Chad Awtrey and math major publish in international algebra journal

The article by the associate professor of mathematics and mathematics major Ashley Pritchard ‘20 appeared in the International Journal of Algebra.

Associate Professor of Mathematics Chad Awtrey and mathematics major Ashley Pritchard ‘20 have published a paper in the most recent issue of the International Journal of Algebra.

Associate Professor of Mathematics Chad Awtrey

In the paper, “Totally Ramified Degree-p Extensions Over the Unramified Quadratic p-Adic Field”, International Journal of Algebra, 13, no. 7, 297-306, (2019), the authors develop both theory and computational results related to classifying arithmetic properties of certain polynomials with p-adic coefficients whose degrees are twice the odd prime number p. This extends previous work by S. Amano in 1971, who studied the related case of p-adic polynomials whose degrees are an odd prime number p.

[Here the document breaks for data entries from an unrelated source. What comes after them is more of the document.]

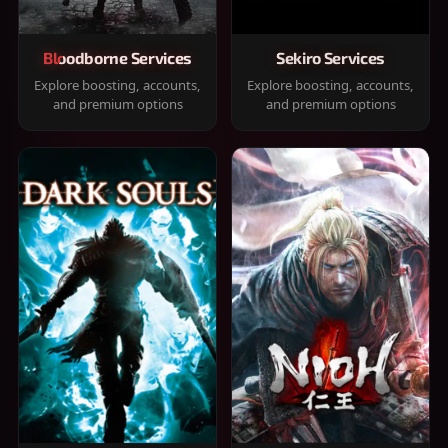
Bloodborne Services
Sekiro Services
Explore boosting, accounts,
Explore boosting, accounts,
and premium options
and premium options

For a prime number p, the p-adic numbers are essentially infinite strings of numbers whose digits range from 0 to p-1. These numbers have their own notion of geometry, which is different from the traditional Euclidean geometry that is studied in pre-college mathematics courses. As such, they have found applications in many diverse areas. In physics, there are applications to the p-adic theory of strings, quantum mechanics, and spin glasses. In the theory of dynamical systems, there are applications to ergodicity, structures of cycles/attractors, and cryptographic applications like p-adic stream ciphers. In biology, there are applications to genetics, molecular motors, and cognitive models.

In their paper, Awtrey and Pritchard gave a formula for the total number of distinct p-adic polynomials of degree twice the odd prime number p; this number is known to be finite by a result of M. Krasner from the 1960s. They went on to determine further arithmetic characteristics of distinct classes of polynomials. These invariants are interesting in their own right, but they also aid in the computation of the symmetries of polynomial roots, which play an important role in the research area of computational algebra. As an application to their newly-developed theory, Awtrey and Pritchard were able to compute a complete description of all symmetry properties of degree 22 polynomials with 11-adic coefficients. This is a notoriously difficult task, and their work extends previous results, which were only known up to degree 14.